Jesus Speaks to John

John is Encouraged and Told What to Write

[17] When I saw him,

I fell at his feet as though dead.


Then he placed his right hand on me and said:

"Do not be afraid.

I am the First and the Last.

[18] I am the Living One;

I was dead, and behold I am alive for ever and ever!


And I hold the keys of death and Hades.


[19] "Write, therefore,

what you have seen,

what is now

and what will take place later.

A.  John's Terror


B.  Jesus' Encouragement


     He is preeminent and sovereign over all.

     He is self-existing and eternal.

     He has conquered death.
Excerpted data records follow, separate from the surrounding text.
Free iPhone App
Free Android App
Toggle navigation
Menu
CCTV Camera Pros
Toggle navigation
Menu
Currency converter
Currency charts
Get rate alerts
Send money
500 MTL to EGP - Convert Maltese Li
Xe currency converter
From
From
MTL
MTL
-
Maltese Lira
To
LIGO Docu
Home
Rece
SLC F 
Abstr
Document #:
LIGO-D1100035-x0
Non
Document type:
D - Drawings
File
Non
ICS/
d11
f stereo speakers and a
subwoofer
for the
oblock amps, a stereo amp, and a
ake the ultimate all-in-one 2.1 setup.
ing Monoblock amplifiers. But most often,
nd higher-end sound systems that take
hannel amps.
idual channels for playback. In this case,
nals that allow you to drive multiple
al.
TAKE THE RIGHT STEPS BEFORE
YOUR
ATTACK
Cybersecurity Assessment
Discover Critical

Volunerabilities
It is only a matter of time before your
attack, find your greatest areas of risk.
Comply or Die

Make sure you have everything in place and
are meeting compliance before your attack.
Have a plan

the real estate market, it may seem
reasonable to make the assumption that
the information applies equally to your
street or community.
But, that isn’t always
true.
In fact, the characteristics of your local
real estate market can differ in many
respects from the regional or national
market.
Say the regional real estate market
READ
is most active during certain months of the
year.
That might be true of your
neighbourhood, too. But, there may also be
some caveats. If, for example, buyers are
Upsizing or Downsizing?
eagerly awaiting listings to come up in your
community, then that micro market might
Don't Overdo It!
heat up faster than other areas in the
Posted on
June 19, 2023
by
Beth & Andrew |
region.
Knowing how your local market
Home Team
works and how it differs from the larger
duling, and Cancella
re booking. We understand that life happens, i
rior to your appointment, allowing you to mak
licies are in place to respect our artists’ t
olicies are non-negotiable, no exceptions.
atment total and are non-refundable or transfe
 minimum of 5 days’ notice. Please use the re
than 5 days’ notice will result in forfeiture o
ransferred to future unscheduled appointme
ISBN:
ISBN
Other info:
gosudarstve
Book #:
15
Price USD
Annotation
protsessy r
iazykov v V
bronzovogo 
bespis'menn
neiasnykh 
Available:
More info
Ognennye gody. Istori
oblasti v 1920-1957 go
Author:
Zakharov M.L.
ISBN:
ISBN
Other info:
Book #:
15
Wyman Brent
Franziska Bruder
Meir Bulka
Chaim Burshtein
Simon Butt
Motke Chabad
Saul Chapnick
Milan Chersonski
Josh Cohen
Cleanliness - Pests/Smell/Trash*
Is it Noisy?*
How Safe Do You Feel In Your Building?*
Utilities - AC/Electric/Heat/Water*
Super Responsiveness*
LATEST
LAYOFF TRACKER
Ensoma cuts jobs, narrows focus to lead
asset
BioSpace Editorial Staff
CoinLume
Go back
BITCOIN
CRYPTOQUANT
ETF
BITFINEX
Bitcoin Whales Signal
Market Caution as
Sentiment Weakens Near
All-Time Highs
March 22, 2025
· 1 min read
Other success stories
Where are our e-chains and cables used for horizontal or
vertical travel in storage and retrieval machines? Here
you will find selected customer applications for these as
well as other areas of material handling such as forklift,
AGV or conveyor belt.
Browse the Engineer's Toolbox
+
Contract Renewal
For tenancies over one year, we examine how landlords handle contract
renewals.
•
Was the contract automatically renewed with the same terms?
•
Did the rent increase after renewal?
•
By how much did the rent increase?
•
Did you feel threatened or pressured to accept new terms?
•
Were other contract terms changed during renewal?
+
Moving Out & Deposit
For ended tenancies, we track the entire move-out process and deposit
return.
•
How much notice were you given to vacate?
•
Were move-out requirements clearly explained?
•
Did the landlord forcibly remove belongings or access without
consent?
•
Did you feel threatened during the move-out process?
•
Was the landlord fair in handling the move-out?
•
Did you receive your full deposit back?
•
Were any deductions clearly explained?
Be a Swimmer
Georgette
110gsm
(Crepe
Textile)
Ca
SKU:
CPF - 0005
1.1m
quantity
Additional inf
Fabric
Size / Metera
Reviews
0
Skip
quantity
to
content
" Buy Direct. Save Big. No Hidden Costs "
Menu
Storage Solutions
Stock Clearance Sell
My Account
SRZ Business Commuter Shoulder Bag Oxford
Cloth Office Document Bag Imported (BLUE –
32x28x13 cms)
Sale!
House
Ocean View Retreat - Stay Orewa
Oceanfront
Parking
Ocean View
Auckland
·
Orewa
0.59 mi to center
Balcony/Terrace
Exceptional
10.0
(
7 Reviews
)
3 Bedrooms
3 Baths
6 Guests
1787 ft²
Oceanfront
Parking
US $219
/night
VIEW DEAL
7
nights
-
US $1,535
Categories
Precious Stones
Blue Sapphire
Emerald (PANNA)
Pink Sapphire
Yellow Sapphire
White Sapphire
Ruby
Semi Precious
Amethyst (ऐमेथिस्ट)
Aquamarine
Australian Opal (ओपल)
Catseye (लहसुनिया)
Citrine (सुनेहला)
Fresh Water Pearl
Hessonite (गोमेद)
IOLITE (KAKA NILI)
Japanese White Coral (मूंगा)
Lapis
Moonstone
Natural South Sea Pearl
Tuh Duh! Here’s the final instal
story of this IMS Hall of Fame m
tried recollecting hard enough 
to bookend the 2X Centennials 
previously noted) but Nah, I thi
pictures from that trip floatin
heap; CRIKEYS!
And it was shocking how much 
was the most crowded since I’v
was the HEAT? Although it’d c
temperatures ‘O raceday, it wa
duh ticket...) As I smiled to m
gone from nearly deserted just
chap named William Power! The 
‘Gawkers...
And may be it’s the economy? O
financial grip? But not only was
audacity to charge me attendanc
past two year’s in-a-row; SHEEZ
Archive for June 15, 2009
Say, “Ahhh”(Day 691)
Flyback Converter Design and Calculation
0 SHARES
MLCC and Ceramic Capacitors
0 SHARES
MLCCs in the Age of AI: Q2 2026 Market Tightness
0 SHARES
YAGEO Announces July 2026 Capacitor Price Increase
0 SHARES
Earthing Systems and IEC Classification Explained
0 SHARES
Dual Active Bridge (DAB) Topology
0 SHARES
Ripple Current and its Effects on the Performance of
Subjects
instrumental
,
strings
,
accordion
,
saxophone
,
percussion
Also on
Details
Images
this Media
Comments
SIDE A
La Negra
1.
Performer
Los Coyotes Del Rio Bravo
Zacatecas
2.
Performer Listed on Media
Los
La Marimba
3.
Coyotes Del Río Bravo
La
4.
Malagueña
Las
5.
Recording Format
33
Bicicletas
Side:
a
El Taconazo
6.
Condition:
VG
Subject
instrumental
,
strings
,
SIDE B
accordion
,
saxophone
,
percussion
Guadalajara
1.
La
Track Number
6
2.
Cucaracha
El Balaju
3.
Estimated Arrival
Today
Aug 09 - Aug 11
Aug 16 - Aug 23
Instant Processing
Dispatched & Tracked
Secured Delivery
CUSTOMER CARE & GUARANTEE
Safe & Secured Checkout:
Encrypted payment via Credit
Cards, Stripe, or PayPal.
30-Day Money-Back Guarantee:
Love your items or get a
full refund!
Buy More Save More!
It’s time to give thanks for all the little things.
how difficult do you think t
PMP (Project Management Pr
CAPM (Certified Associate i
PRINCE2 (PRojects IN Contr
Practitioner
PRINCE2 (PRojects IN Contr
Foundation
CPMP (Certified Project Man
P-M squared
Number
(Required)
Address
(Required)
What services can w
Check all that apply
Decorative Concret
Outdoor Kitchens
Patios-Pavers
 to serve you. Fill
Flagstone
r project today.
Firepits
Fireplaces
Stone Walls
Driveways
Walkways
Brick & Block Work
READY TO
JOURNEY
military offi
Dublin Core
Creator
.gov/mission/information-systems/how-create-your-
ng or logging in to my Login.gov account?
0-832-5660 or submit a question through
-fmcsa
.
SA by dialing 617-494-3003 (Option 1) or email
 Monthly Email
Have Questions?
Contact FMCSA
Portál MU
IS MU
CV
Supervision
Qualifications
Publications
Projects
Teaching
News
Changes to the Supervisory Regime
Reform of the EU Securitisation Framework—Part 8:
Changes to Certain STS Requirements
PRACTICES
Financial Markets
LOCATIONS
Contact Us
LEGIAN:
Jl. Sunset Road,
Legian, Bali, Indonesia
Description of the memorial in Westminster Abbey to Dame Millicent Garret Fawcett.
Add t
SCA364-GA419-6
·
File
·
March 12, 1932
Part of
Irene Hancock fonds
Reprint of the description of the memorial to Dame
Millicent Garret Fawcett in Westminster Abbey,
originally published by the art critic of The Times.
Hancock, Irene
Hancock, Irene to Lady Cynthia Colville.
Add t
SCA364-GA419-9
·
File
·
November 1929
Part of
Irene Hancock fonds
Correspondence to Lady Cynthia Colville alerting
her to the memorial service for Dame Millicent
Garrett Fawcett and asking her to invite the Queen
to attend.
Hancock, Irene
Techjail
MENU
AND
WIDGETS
Because of this, he has sovereign authority over death and everything that happens after death.


C.  John is told what to write about


     What he saw (Jesus' appearance).

     Things related to "now."

     Things related to "later."

Why was John afraid? Because he was overwhelmed with the glory, majesty and purity of the one whose righteousness is like a consuming fire.

Why shouldn't John be afraid? Because this same Jesus, who is terrifying in power, is also gentle to those who humble themselves before him.

"Therefore" = because of who Jesus is and what he has done. What John writes will have the authority of God.

Jesus Explains the Mystery

[20] The mystery of the seven stars that you saw in my right hand

and of the seven golden lampstands is this:


The seven stars are the angels of the seven churches,

and the seven lampstands are the seven churches.

A.  His People - symbolized


     The mystery - to be explained


     The stars


     The lampstands

(Seen in the description of v. 12-16.)

"Mysteries" in the Bible are meant to be revealed.

Jesus is among his people (lamp stands); he protects and directs their representatives / leaders (stars).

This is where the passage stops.